I understand how to foil and everything, (A+B)(C+D) = AC+AD+BC+BD...
but I just received a question that doesn't work with this method.
(t+1)(t[sqared] - t +1)
There are three coefficients in the second set and I do not know what to do.

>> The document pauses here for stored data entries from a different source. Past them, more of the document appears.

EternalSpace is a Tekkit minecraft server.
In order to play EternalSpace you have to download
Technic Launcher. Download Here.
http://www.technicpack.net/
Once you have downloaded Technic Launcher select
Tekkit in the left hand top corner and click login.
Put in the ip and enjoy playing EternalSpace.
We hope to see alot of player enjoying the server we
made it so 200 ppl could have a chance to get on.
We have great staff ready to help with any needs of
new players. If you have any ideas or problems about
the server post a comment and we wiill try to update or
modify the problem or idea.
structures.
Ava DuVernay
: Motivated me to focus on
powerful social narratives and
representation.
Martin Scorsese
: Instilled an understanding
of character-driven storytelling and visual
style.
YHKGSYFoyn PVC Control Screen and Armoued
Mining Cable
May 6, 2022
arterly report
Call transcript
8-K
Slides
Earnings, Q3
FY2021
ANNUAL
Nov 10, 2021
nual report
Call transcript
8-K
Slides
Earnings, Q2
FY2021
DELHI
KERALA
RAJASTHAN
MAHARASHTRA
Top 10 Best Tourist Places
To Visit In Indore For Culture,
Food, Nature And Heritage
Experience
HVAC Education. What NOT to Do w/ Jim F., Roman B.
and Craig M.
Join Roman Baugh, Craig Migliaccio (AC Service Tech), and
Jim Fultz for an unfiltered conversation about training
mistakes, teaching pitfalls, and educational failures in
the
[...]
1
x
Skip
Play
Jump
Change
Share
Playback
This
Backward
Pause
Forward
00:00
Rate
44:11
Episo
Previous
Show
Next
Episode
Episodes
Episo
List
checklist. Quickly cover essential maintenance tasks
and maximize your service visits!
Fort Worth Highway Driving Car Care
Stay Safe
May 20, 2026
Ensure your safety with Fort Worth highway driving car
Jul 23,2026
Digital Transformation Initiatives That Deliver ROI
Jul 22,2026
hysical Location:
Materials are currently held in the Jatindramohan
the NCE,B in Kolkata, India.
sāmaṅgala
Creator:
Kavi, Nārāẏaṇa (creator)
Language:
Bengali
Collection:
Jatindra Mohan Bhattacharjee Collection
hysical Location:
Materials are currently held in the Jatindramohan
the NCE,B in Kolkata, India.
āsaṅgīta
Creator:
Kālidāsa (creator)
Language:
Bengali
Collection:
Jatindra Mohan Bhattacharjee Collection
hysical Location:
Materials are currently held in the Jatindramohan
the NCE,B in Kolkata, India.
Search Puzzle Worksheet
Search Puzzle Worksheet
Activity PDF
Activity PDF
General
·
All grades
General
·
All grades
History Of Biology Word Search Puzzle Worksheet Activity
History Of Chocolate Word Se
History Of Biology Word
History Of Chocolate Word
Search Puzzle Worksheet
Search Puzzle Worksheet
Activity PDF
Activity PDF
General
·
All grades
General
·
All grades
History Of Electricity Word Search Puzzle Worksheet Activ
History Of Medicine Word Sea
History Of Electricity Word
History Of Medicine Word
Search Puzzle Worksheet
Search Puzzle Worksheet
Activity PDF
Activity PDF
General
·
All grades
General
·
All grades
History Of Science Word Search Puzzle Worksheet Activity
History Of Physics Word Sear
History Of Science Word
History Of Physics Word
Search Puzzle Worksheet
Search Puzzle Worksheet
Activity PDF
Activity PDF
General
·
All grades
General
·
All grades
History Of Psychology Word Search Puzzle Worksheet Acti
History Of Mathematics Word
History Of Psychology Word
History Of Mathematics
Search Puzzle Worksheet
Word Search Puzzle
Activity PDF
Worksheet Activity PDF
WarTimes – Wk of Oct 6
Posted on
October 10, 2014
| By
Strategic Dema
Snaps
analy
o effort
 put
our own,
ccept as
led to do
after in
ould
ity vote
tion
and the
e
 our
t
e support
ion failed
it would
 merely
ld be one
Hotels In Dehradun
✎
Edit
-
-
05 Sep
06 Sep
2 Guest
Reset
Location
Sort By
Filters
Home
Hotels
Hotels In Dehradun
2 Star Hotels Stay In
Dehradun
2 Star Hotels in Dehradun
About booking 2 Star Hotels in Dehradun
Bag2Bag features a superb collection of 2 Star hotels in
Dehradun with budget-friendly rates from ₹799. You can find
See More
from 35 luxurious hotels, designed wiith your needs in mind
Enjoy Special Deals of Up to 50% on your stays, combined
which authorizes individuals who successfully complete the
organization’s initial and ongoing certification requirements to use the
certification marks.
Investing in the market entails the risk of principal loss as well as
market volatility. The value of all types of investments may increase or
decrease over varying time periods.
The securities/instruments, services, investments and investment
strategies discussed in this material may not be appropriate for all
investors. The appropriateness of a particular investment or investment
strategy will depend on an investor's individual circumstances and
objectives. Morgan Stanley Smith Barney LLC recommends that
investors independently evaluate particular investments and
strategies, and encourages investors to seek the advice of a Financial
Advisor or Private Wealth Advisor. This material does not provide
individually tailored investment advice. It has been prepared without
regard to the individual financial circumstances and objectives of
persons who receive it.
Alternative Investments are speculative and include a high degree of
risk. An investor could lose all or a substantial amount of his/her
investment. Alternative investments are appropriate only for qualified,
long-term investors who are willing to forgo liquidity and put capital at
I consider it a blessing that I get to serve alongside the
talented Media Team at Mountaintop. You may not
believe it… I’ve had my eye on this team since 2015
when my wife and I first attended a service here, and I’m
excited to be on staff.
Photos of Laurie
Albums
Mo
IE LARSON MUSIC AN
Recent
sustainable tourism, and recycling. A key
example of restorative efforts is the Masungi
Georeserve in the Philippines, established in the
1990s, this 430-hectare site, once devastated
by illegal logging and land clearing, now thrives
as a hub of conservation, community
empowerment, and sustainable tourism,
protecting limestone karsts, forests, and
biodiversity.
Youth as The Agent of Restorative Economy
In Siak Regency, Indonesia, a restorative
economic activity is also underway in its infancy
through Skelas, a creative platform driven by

2007-11-26 08:35:35 · 10 answers · asked by Barron 2 in Science & Mathematics ➔ Mathematics
(t+1)(t^2-t+1)
Like you had, (A+B)(C+D) = AC + AD + BC + BD
Add one variable
(A+B)(C+D+E) = AC + AD + AE + BC +BD +BE
so:
(t+1)(t^2-t+1) = t^3 - t^2 + t + t^2 - t +1
= t^3 + 1
2007-11-26 08:39:28 · answer #1 · answered by paintballroks13 2 · 0⤊ 0⤋
(t+1)(t^2 - t + 1) = t^3 - t^2 + t + t^2 - t +1= t^3 + 1
^ means " to the power of" for example t^2 means t squared or t to the power of 2.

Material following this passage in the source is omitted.